We all love to have our opinions - or prejudices - confirmed by others. The latest Mark Hulbert commentary on Marketwatch does just that. Irrational exuberance redux, or how stocks now lag Treasury bills for the past dozen years, puts some flesh on what I have been saying that stocks have seriously underperformed. Of course, we can all see the disasters that are global stock markets. The important question is whether the pundit mantra that stocks are better in the long run still holds true, and what does "in the long run" actually mean?
"Consider data compiled by Jeremy Siegel, a finance professor at the Wharton School of the University of Pennsylvania. In his famous book "Stocks For The Long Run," Siegel reports the percentage of time from 1802 through 2001 in which stocks failed to beat T-Bills. Not surprisingly, this percentage falls as holding period increases.
But what is perhaps even more surprising: This holding period has to grow to well more than a decade in order for the percentage to drop to below 10%."
After 10 years there is still about a 20% chance that treasuries will beat stocks, whereas at 20 years this drops to just 5.5%. So only after 20 years does the buy stocks mantra come true with any certainty - that's a long time to be chanting.

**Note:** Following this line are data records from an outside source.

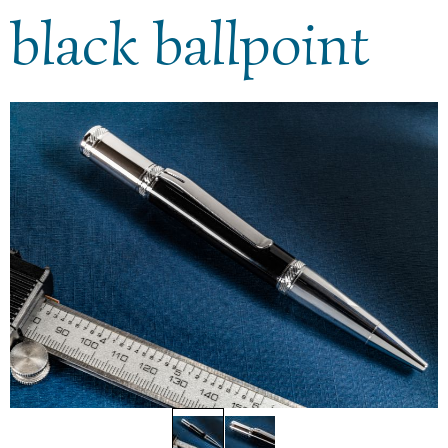
black ballpoint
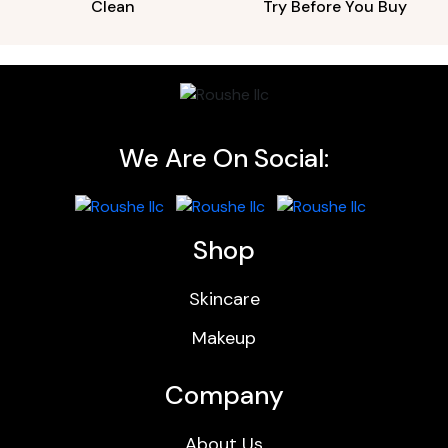
Clean
Try Before You Buy
We Are On Social:
Shop
Skincare
Makeup
Company
About Us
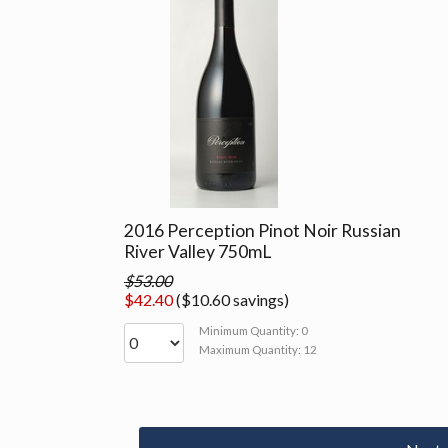
2016 Perception Pinot Noir Russian
River Valley 750mL
$53.00
$42.40
($10.60 savings)
Minimum Quantity: 0
Maximum Quantity: 12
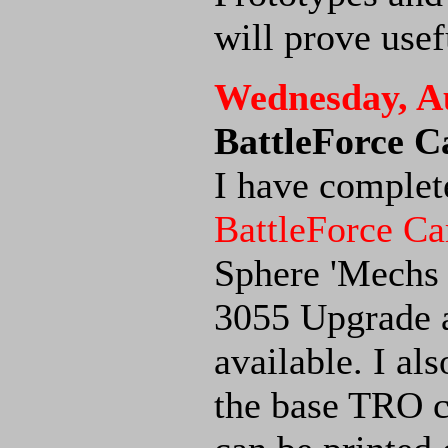
will prove usef
Wednesday, Au
BattleForce 
I have complete
BattleForce Ca
Sphere 'Mechs s
3055 Upgrade 
available. I al
the base TRO c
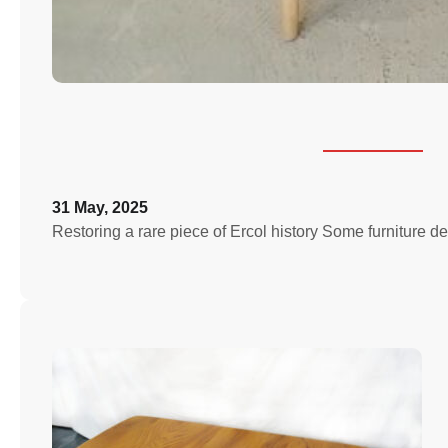
31 May, 2025
Restoring a rare piece of Ercol history Some furniture de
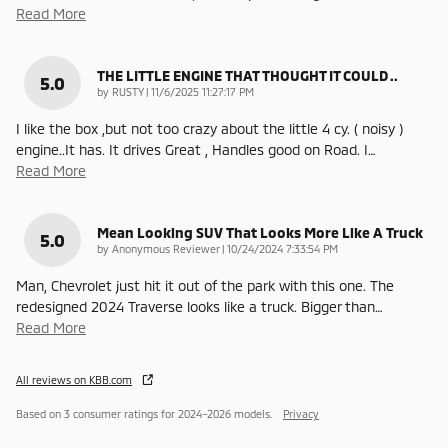
Read More
THE LITTLE ENGINE THAT THOUGHT IT COULD ..
5.0
on
by
RUSTY
|
11/6/2025 11:27:17 PM
I like the box ,but not too crazy about the little 4 cy. ( noisy )
engine..It has. It drives Great , Handles good on Road. I
…
Read More
Mean Looking SUV That Looks More Like A Truck
5.0
on
by
Anonymous Reviewer
|
10/24/2024 7:33:54 PM
Man, Chevrolet just hit it out of the park with this one. The
redesigned 2024 Traverse looks like a truck. Bigger than
…
Read More
All reviews on KBB.com
Based on 3 consumer ratings for 2024–2026 models.
Privacy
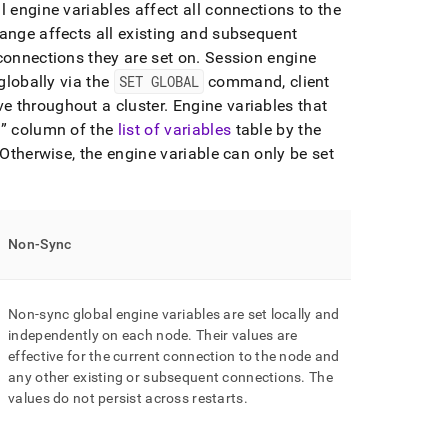
 engine variables affect all connections to the
hange affects all existing and subsequent
connections they are set on
.
Session engine
globally via the
SET GLOBAL
command, client
e throughout a cluster
.
Engine variables that
n
column of the
list of variables
table by the
Otherwise, the engine variable can only be set
Non-Sync
Non-sync global engine variables are set locally and
independently on each node
.
Their values are
effective for the current connection to the node and
any other existing or subsequent connections
.
The
values do not persist across restarts
.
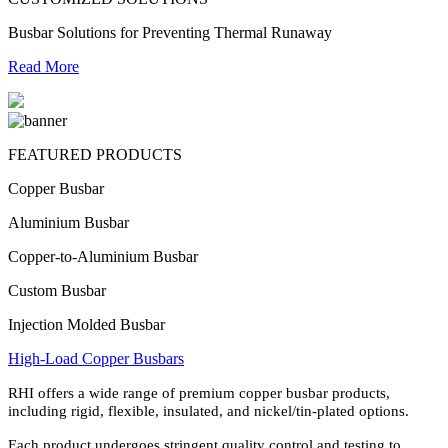
Busbar Solutions for Preventing Thermal Runaway
Read More
FEATURED PRODUCTS
Copper Busbar
Aluminium Busbar
Copper-to-Aluminium Busbar
Custom Busbar
Injection Molded Busbar
High-Load Copper Busbars
RHI offers a wide range of premium copper busbar products,
including rigid, flexible, insulated, and nickel/tin-plated options.
Each product undergoes stringent quality control and testing to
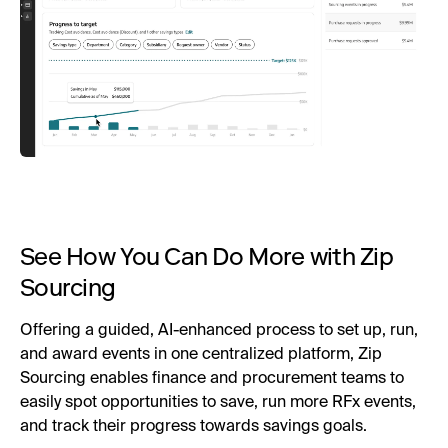
See How You Can Do More with Zip
Sourcing
Offering a guided, AI-enhanced process to set up, run,
and award events in one centralized platform, Zip
Sourcing enables finance and procurement teams to
easily spot opportunities to save, run more RFx events,
and track their progress towards savings goals.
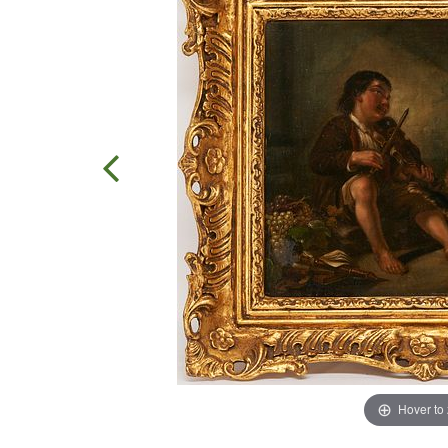
Hover to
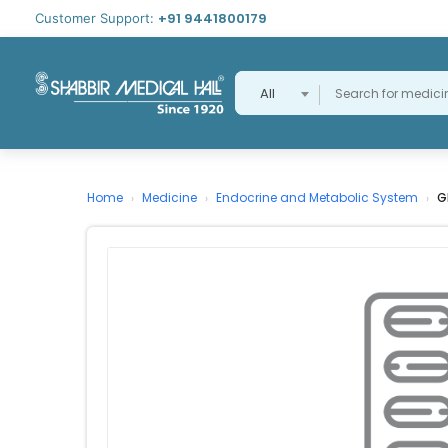
+91 9441800179
Customer Support:
All
Home
Medicine
Endocrine and Metabolic System
G
›
›
›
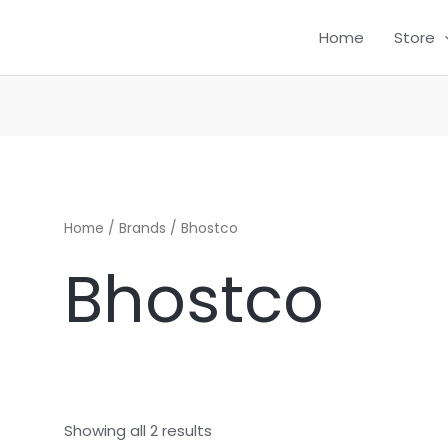
Home
Store
CH
Home
/ Brands / Bhostco
Bhostco
Showing all 2 results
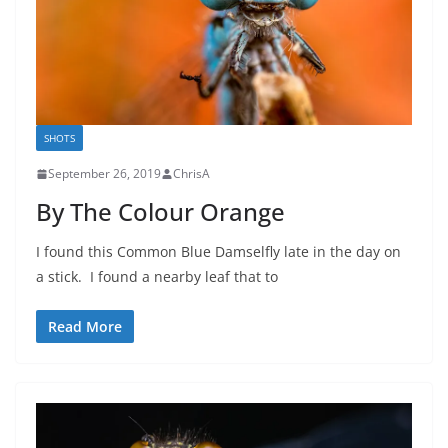
SHOTS
September 26, 2019
ChrisA
By The Colour Orange
I found this Common Blue Damselfly late in the day on
a stick. I found a nearby leaf that to
Read More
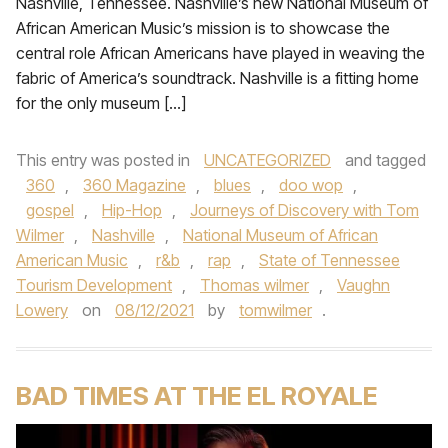
Nashville, Tennessee. Nashville’s new National Museum of
African American Music’s mission is to showcase the
central role African Americans have played in weaving the
fabric of America’s soundtrack. Nashville is a fitting home
for the only museum […]
This entry was posted in
UNCATEGORIZED
and tagged
360
,
360 Magazine
,
blues
,
doo wop
,
gospel
,
Hip-Hop
,
Journeys of Discovery with Tom
Wilmer
,
Nashville
,
National Museum of African
American Music
,
r&b
,
rap
,
State of Tennessee
Tourism Development
,
Thomas wilmer
,
Vaughn
Lowery
on
08/12/2021
by
tomwilmer
.
BAD TIMES AT THE EL ROYALE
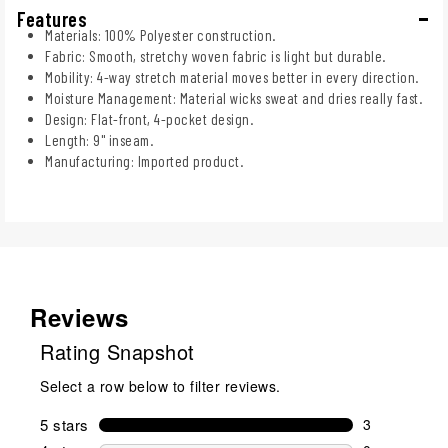
Features
Materials: 100% Polyester construction.
Fabric: Smooth, stretchy woven fabric is light but durable.
Mobility: 4-way stretch material moves better in every direction.
Moisture Management: Material wicks sweat and dries really fast.
Design: Flat-front, 4-pocket design.
Length: 9" inseam.
Manufacturing: Imported product.
Reviews
Rating Snapshot
Select a row below to filter reviews.
5 stars
stars
3
3 reviews wi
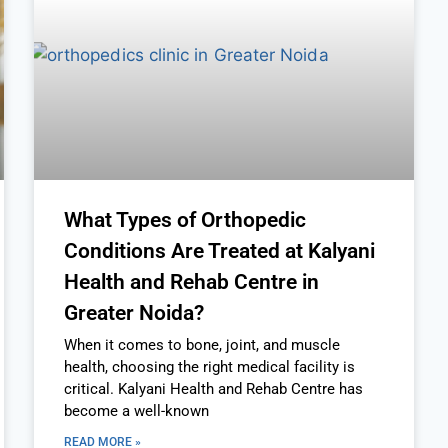
What Types of Orthopedic
Conditions Are Treated at Kalyani
Health and Rehab Centre in
Greater Noida?
When it comes to bone, joint, and muscle
health, choosing the right medical facility is
critical. Kalyani Health and Rehab Centre has
become a well-known
READ MORE »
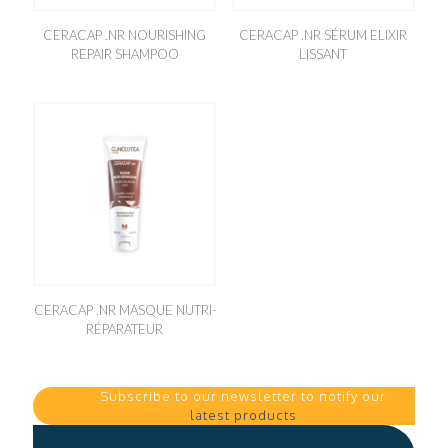
CERACAP .NR NOURISHING
CERACAP .NR SÉRUM ELIXIR
REPAIR SHAMPOO
LISSANT
CERACAP .NR MASQUE NUTRI-
RÉPARATEUR
Subscribe to our newsletter to notify our
latest products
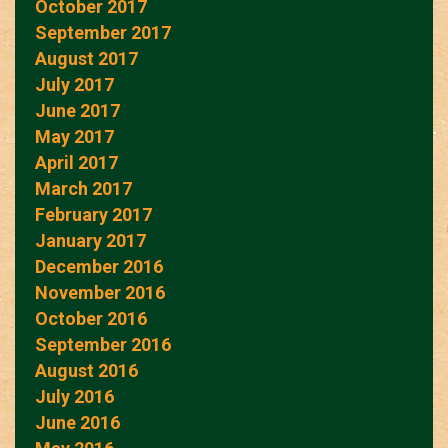
October 2017
September 2017
August 2017
July 2017
June 2017
May 2017
April 2017
March 2017
February 2017
January 2017
December 2016
November 2016
October 2016
September 2016
August 2016
July 2016
June 2016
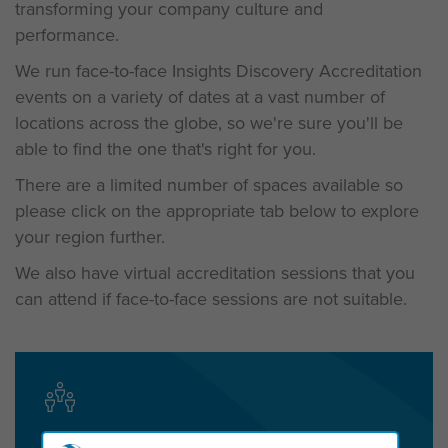
transforming your company culture and
performance.
We run face-to-face Insights Discovery Accreditation
events on a variety of dates at a vast number of
locations across the globe, so we're sure you'll be
able to find the one that's right for you.
There are a limited number of spaces available so
please c
lick on the appropriate tab below to explore
your region further.
We also have virtual accreditation sessions that you
can attend if face-to-face sessions are not suitable.
Get in touch today to start the conversation!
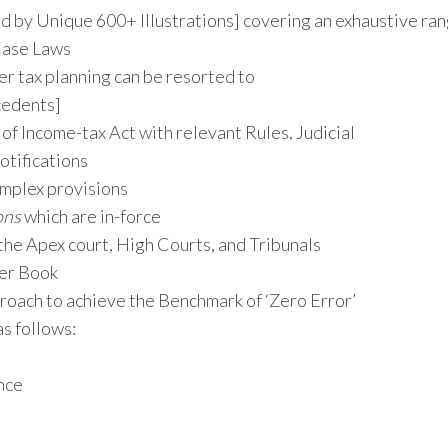
 by Unique 600+ Illustrations] covering an exhaustive ra
 Case Laws
er tax planning can be resorted to
cedents]
 of Income-tax Act with relevant Rules, Judicial
tifications
mplex provisions
ons
which are in-force
the Apex court, High Courts, and Tribunals
ler Book
roach to achieve the Benchmark of ‘Zero Error’
as follows:
nce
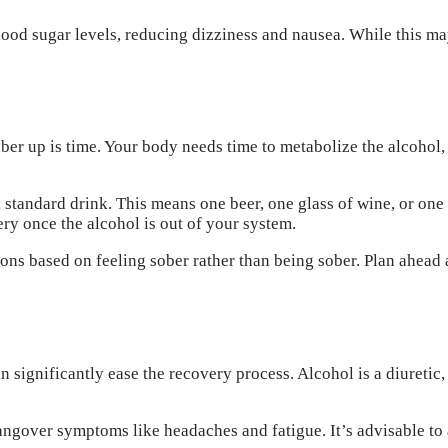
lood sugar levels, reducing dizziness and nausea. While this ma
er up is time. Your body needs time to metabolize the alcohol, a
 standard drink. This means one beer, one glass of wine, or one
ry once the alcohol is out of your system.
ns based on feeling sober rather than being sober. Plan ahead an
significantly ease the recovery process. Alcohol is a diuretic, 
gover symptoms like headaches and fatigue. It’s advisable to a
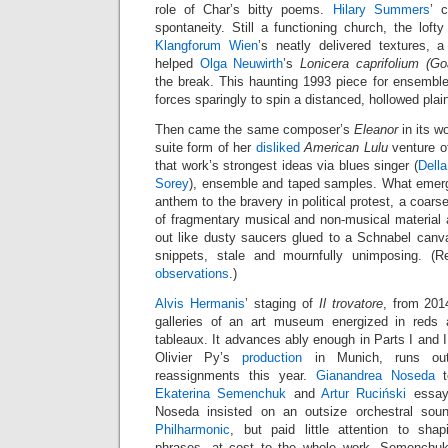
role of Char’s bitty poems.
Hilary Summers
’ c
spontaneity. Still a functioning church, the lof
Klangforum Wien
’s neatly delivered textures, a 
helped
Olga Neuwirth
’s
Lonicera caprifolium (G
the break. This haunting 1993 piece for ensemble
forces sparingly to spin a distanced, hollowed plain
Then came the same composer’s
Eleanor
in its w
suite form of her
disliked
American Lulu
venture of
that work’s strongest ideas via blues singer (
Della
Sorey
), ensemble and taped samples. What emerg
anthem to the bravery in political protest, a coar
of fragmentary musical and non-musical material 
out like dusty saucers glued to a Schnabel canv
snippets, stale and mournfully unimposing. (
observations
.)
Alvis Hermanis
’ staging of
Il trovatore
, from 201
galleries of an art museum energized in reds a
tableaux. It advances ably enough in Parts I and II
Olivier Py’s
production
in Munich, runs out
reassignments this year.
Gianandrea Noseda
t
Ekaterina Semenchuk
and
Artur Ruciński
essay
Noseda insisted on an outsize orchestral so
Philharmonic
, but paid little attention to sha
phrases, at cost to the whole work. Semenchuk 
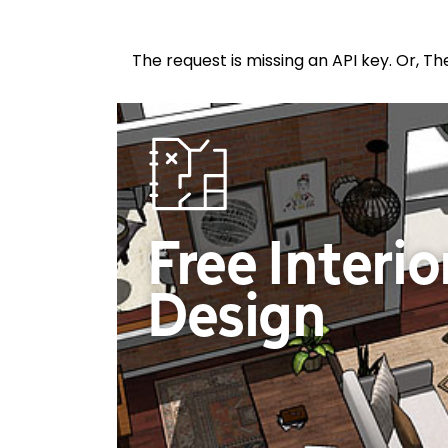
The request is missing an API key. Or, Th
Free Interio
Design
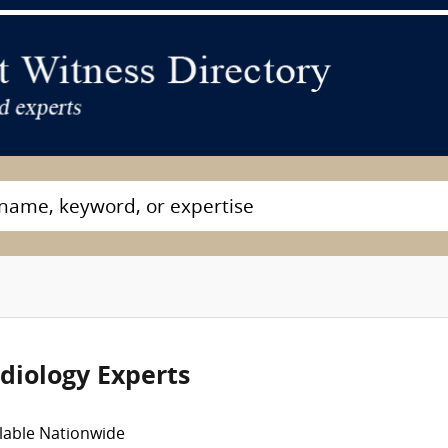
diology Experts
lable Nationwide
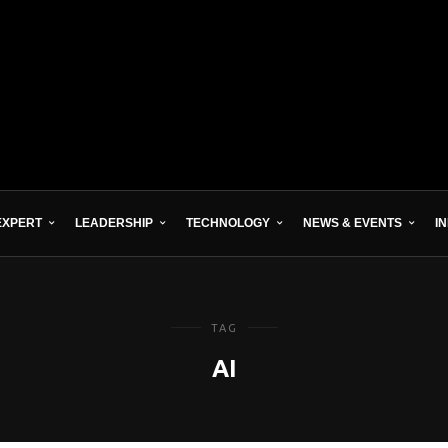
EXPERT
LEADERSHIP
TECHNOLOGY
NEWS & EVENTS
I
TAG
AI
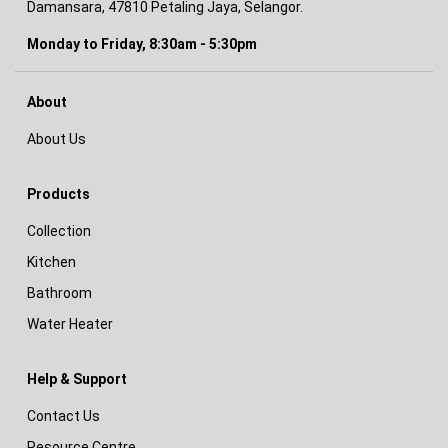
Damansara, 47810 Petaling Jaya, Selangor.
Monday to Friday, 8:30am - 5:30pm
About
About Us
Products
Collection
Kitchen
Bathroom
Water Heater
Help & Support
Contact Us
Resource Centre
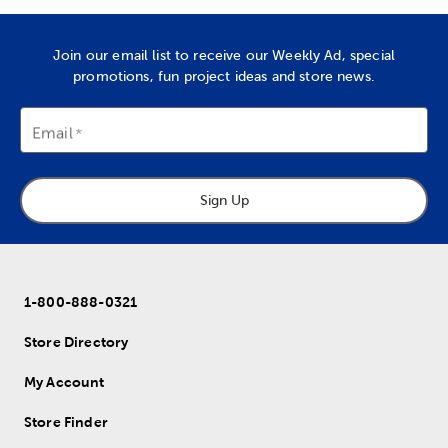
Join our email list to receive our Weekly Ad, special
promotions, fun project ideas and store news.
Email
Sign Up
1-800-888-0321
Store Directory
My Account
Store Finder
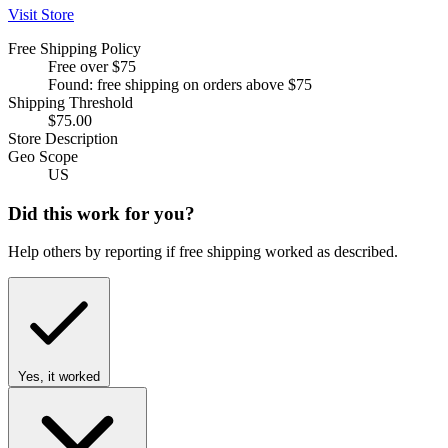
Visit Store
Free Shipping Policy
Free over $75
Found: free shipping on orders above $75
Shipping Threshold
$75.00
Store Description
Geo Scope
US
Did this work for you?
Help others by reporting if free shipping worked as described.
Yes, it worked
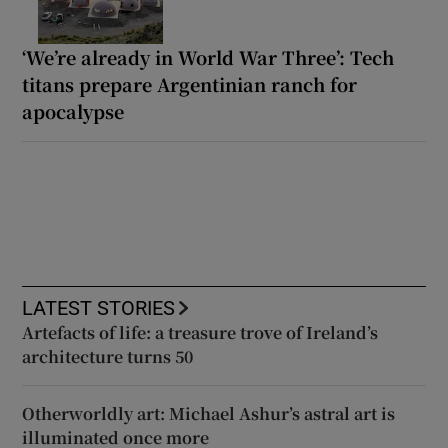
‘We’re already in World War Three’: Tech
titans prepare Argentinian ranch for
apocalypse
LATEST STORIES
Artefacts of life: a treasure trove of Ireland’s
architecture turns 50
Otherworldly art: Michael Ashur’s astral art is
illuminated once more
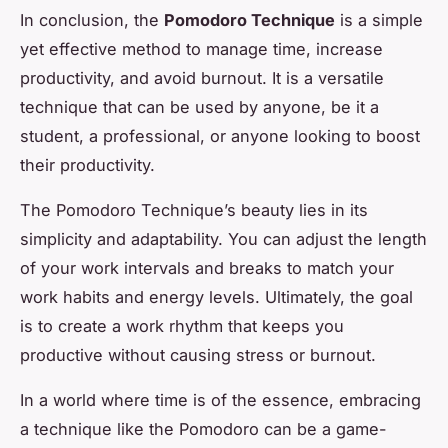
In conclusion, the
Pomodoro Technique
is a simple
yet effective method to manage time, increase
productivity, and avoid burnout. It is a versatile
technique that can be used by anyone, be it a
student, a professional, or anyone looking to boost
their productivity.
The Pomodoro Technique’s beauty lies in its
simplicity and adaptability. You can adjust the length
of your work intervals and breaks to match your
work habits and energy levels. Ultimately, the goal
is to create a work rhythm that keeps you
productive without causing stress or burnout.
In a world where time is of the essence, embracing
a technique like the Pomodoro can be a game-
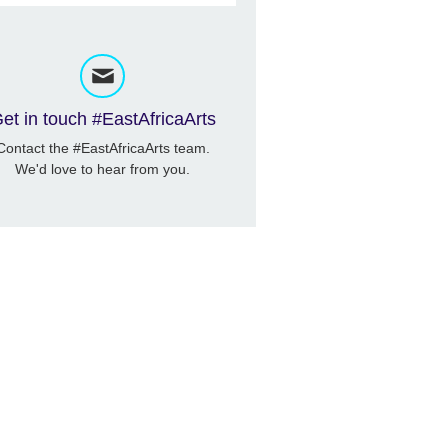
et in touch #EastAfricaArts
Contact the #EastAfricaArts team.
We'd love to hear from you.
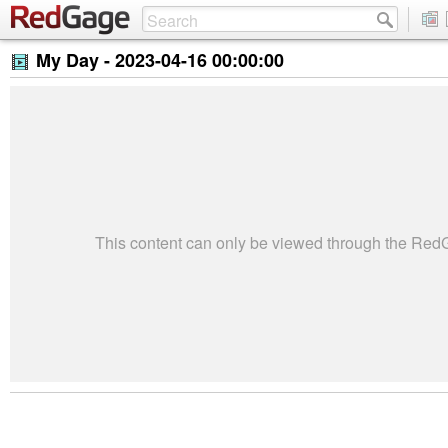
My Day -
2023-04-16 00:00:00
This content can only be viewed through the Re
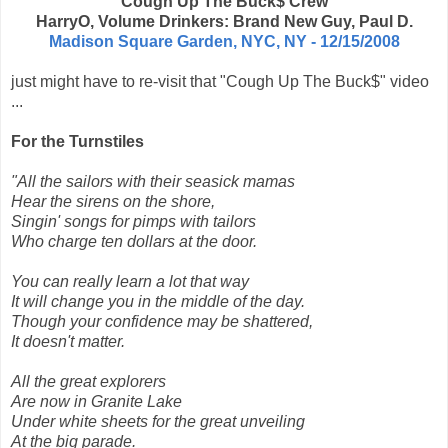
Cough Up The Buck$ Crew
HarryO, Volume Drinkers: Brand New Guy, Paul D.
Madison Square Garden, NYC, NY - 12/15/2008
just might have to re-visit that "Cough Up The Buck$" video
...
For the Turnstiles
"All the sailors with their seasick mamas
Hear the sirens on the shore,
Singin' songs for pimps with tailors
Who charge ten dollars at the door.
You can really learn a lot that way
It will change you in the middle of the day.
Though your confidence may be shattered,
It doesn't matter.
All the great explorers
Are now in Granite Lake
Under white sheets for the great unveiling
At the big parade.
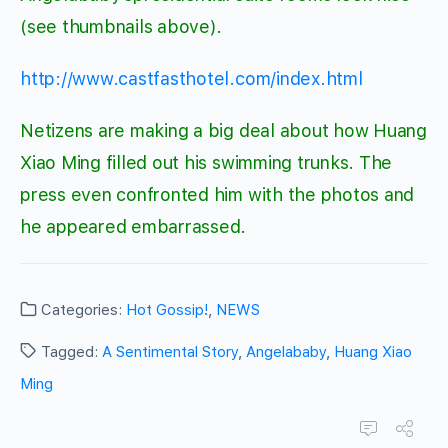
(see thumbnails above).
http://www.castfasthotel.com/index.html
Netizens are making a big deal about how Huang
Xiao Ming filled out his swimming trunks. The
press even confronted him with the photos and
he appeared embarrassed.
Categories:
Hot Gossip!
,
NEWS
Tagged:
A Sentimental Story
,
Angelababy
,
Huang Xiao
Ming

Actually, if you look at a long term chart of, say, the Dow back to 1920 you can clearly see what appear to be 20-year cycles. There are 20 years of rapid growth followed by 20 years of going nowhere. The periods from about 1940 to 1960 and then 1980 to 2000 saw huge stock bull markets. What we are seeing now, scaled in percentage levels, looks horribly similar to the market of the 1970's which saw its 1975 value being lower than its 1965 one. Good to see that someone has done the number crunching to back up this purely visual feel.
What this means is that we could well be in the middle of the current 20-year flat cycle. In such a market the buy-and-hold investor is going to be treated very poorly. The only options are either to adopt a market timing strategy, or to change the stocks to bonds weighting dramatically, or both. This also means that in spite of all the bullish media talk, investors may have to keep chanting for a long time to come.
13 Nov 2008
Are we in the middle of a 20-year flat market?